Unnamed: 0,NAME,Day 1,Day 2,Day 3,Day 4,Day 5,Day 6,Day 7,Day 8,Day 9,Day 10
0,Jeffrey,0,1,1,0,0,0,1,1,0,1
1,Michelle,0,1,0,0,1,0,0,0,0,1
2,Carl,1,1,0,1,0,1,1,0,1,1
3,Chris,1,0,1,0,0,0,0,1,1,0
4,Kris,0,0,1,1,0,1,0,0,0,1
5,David,1,1,1,0,1,1,1,1,1,1
6,Hank,1,0,0,1,0,1,0,0,0,0
7,Gregory,1,1,0,1,1,0,1,0,1,1
8,Anna,0,0,1,0,0,1,0,1,1,1
9,Jordan,1,0,0,1,0,1,1,1,1,0


Now we might be wondering, "Great we can read a csv and make a DataFrame, but what can I do with this DataFrame?" 

Well, typically you will want to take this new information and turn it into some data type we can more easily work with, like a dictionary.

To do this, we can use the `to_dict()` method provided by Pandas, which uses the information in our DataFrame to create a dictionary.

In [22]:
attendance_dict = csv.to_dict()
print(attendance_dict)

{'NAME': {0: 'Jeffrey', 1: 'Michelle', 2: 'Carl', 3: 'Chris', 4: 'Kris', 5: 'David', 6: 'Hank', 7: 'Gregory', 8: 'Anna', 9: 'Jordan', 10: 'Kayla', 11: 'Tucker', 12: 'Pattie', 13: 'Morgan', 14: 'Max', 15: 'Rick', 16: 'Stephanie'}, 'Day 1': {0: 0, 1: 0, 2: 1, 3: 1, 4: 0, 5: 1, 6: 1, 7: 1, 8: 0, 9: 1, 10: 0, 11: 1, 12: 1, 13: 1, 14: 0, 15: 1, 16: 0}, 'Day 2': {0: 1, 1: 1, 2: 1, 3: 0, 4: 0, 5: 1, 6: 0, 7: 1, 8: 0, 9: 0, 10: 1, 11: 0, 12: 0, 13: 1, 14: 0, 15: 1, 16: 0}, 'Day 3': {0: 1, 1: 0, 2: 0, 3: 1, 4: 1, 5: 1, 6: 0, 7: 0, 8: 1, 9: 0, 10: 1, 11: 0, 12: 1, 13: 1, 14: 0, 15: 0, 16: 0}, 'Day 4': {0: 0, 1: 0, 2: 1, 3: 0, 4: 1, 5: 0, 6: 1, 7: 1, 8: 0, 9: 1, 10: 0, 11: 0, 12: 0, 13: 1, 14: 0, 15: 0, 16: 1}, 'Day 5': {0: 0, 1: 1, 2: 0, 3: 0, 4: 0, 5: 1, 6: 0, 7: 1, 8: 0, 9: 0, 10: 1, 11: 1, 12: 1, 13: 1, 14: 1, 15: 0, 16: 1}, 'Day 6': {0: 0, 1: 0, 2: 1, 3: 0, 4: 1, 5: 1, 6: 1, 7: 0, 8: 1, 9: 1, 10: 1, 11: 0, 12: 1, 13: 1, 14: 1, 15: 0, 16: 1}, 'Day 7': {0: 1, 1: 0, 2: 1, 3: 0, 4: 0, 5: 1, 6: 0

> **Note:** A 0 stands for 'absent' and a 1 stands for 'present' in the attendance data above.

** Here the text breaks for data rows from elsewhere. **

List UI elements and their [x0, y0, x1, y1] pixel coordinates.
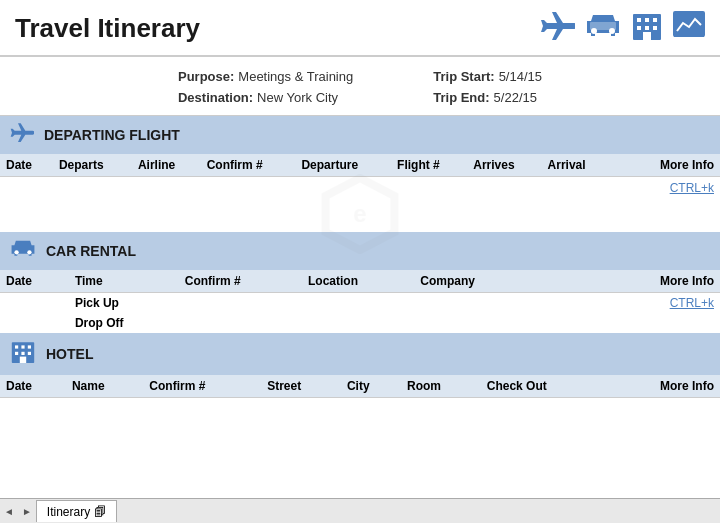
svg-rect-6: [653, 18, 657, 22]
svg-rect-24: [20, 356, 26, 362]
svg-text:e: e: [353, 200, 366, 227]
tab-nav-prev[interactable]: ◄: [0, 506, 18, 517]
col-date: Date: [0, 154, 53, 177]
hotel-col-city: City: [341, 375, 401, 398]
car-pickup-location: [302, 292, 414, 313]
hotel-header: HOTEL: [0, 333, 720, 375]
watermark: e: [320, 174, 400, 257]
trip-start-row: Trip Start: 5/14/15: [433, 69, 542, 84]
destination-row: Destination: New York City: [178, 90, 353, 105]
col-spacer: [611, 154, 628, 177]
flight-ctrl-link[interactable]: CTRL+k: [670, 181, 714, 195]
svg-rect-18: [15, 345, 18, 348]
svg-rect-19: [21, 345, 24, 348]
car-dropoff-confirm: [179, 313, 302, 333]
hotel-col-name: Name: [66, 375, 143, 398]
car-dropoff-spacer1: [535, 313, 557, 333]
purpose-row: Purpose: Meetings & Training: [178, 69, 353, 84]
page-title: Travel Itinerary: [15, 13, 200, 44]
car-col-more-info: More Info: [600, 270, 720, 293]
svg-rect-8: [645, 26, 649, 30]
trip-info: Purpose: Meetings & Training Destination…: [0, 57, 720, 116]
hotel-col-date: Date: [0, 375, 66, 398]
trip-start-label: Trip Start:: [433, 69, 494, 84]
trip-end-row: Trip End: 5/22/15: [433, 90, 542, 105]
car-pickup-spacer2: [557, 292, 579, 313]
flight-empty-cell: [0, 177, 628, 232]
car-col-confirm: Confirm #: [179, 270, 302, 293]
destination-label: Destination:: [178, 90, 253, 105]
car-dropoff-empty: [600, 313, 720, 333]
airplane-icon: [541, 10, 575, 47]
svg-rect-23: [28, 351, 31, 354]
car-col-time: Time: [69, 270, 153, 293]
car-col-spacer3: [557, 270, 579, 293]
car-pickup-row: Pick Up CTRL+k: [0, 292, 720, 313]
tab-itinerary-label: Itinerary: [47, 505, 90, 519]
car-pickup-more-info[interactable]: CTRL+k: [600, 292, 720, 313]
header-icons: [541, 10, 705, 47]
car-dropoff-location: [302, 313, 414, 333]
trip-end-label: Trip End:: [433, 90, 489, 105]
chart-icon: [673, 11, 705, 46]
car-pickup-spacer1: [535, 292, 557, 313]
col-flight: Flight #: [391, 154, 467, 177]
hotel-table: Date Name Confirm # Street City Room Che…: [0, 375, 720, 398]
car-rental-header-row: Date Time Confirm # Location Company Mor…: [0, 270, 720, 293]
svg-rect-5: [645, 18, 649, 22]
col-arrival: Arrival: [542, 154, 612, 177]
svg-rect-4: [637, 18, 641, 22]
trip-right-info: Trip Start: 5/14/15 Trip End: 5/22/15: [433, 69, 542, 105]
car-ctrl-link[interactable]: CTRL+k: [670, 296, 714, 310]
tab-prev-icon[interactable]: ◄: [4, 506, 14, 517]
tab-nav-next[interactable]: ►: [18, 506, 36, 517]
hotel-title: HOTEL: [46, 346, 93, 362]
car-dropoff-row: Drop Off: [0, 313, 720, 333]
svg-rect-20: [28, 345, 31, 348]
hotel-icon: [10, 339, 36, 369]
car-pickup-spacer3: [579, 292, 601, 313]
car-dropoff-label: Drop Off: [69, 313, 179, 333]
car-dropoff-spacer3: [579, 313, 601, 333]
col-airline: Airline: [132, 154, 201, 177]
col-more-info: More Info: [628, 154, 720, 177]
hotel-col-street: Street: [261, 375, 341, 398]
car-pickup-date: [0, 292, 69, 313]
car-col-spacer1: [153, 270, 178, 293]
car-col-spacer4: [579, 270, 601, 293]
car-rental-table: Date Time Confirm # Location Company Mor…: [0, 270, 720, 333]
col-departs: Departs: [53, 154, 132, 177]
car-dropoff-company: [414, 313, 535, 333]
hotel-header-row: Date Name Confirm # Street City Room Che…: [0, 375, 720, 398]
svg-rect-21: [15, 351, 18, 354]
departing-flight-icon: [10, 122, 34, 148]
car-dropoff-spacer2: [557, 313, 579, 333]
flight-more-info-cell[interactable]: CTRL+k: [628, 177, 720, 232]
building-icon: [631, 10, 663, 47]
car-pickup-company: [414, 292, 535, 313]
tab-next-icon[interactable]: ►: [22, 506, 32, 517]
car-col-location: Location: [302, 270, 414, 293]
destination-value: New York City: [257, 90, 338, 105]
svg-rect-10: [643, 32, 651, 40]
svg-rect-9: [653, 26, 657, 30]
svg-rect-7: [637, 26, 641, 30]
col-confirm: Confirm #: [201, 154, 296, 177]
car-col-date: Date: [0, 270, 69, 293]
tab-sheet-icon: 🗐: [94, 505, 106, 519]
hotel-col-checkout: Check Out: [481, 375, 606, 398]
departing-flight-section: DEPARTING FLIGHT e Date Departs Airline …: [0, 116, 720, 232]
purpose-label: Purpose:: [178, 69, 234, 84]
car-dropoff-date: [0, 313, 69, 333]
trip-end-value: 5/22/15: [494, 90, 537, 105]
car-col-company: Company: [414, 270, 535, 293]
hotel-section: HOTEL Date Name Confirm # Street City Ro…: [0, 333, 720, 398]
tab-itinerary[interactable]: Itinerary 🗐: [36, 500, 117, 522]
car-rental-icon: [10, 238, 36, 264]
car-rental-title: CAR RENTAL: [46, 243, 136, 259]
car-pickup-confirm: [179, 292, 302, 313]
purpose-value: Meetings & Training: [238, 69, 353, 84]
page-header: Travel Itinerary: [0, 0, 720, 57]
hotel-col-confirm: Confirm #: [143, 375, 261, 398]
trip-left-info: Purpose: Meetings & Training Destination…: [178, 69, 353, 105]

Now that we have our data in a format that we know how to work with more easily, we can begin to use this information more easily in our programs

We can analyze the the attendance data to see things like *which day had the most absences?*, *is there a pattern to any spikes in absences or lack of absences?*, etc.

## Summary

In this lesson, we introduced pandas and DataFrames. We looked at common applications for using DataFrames as well as practiced using Pandas ino rder to extract data from a CSV file to use it in our program in Python. We will continue to grow our Pandas skills as we continue learning more about Data Science and working with data in Python.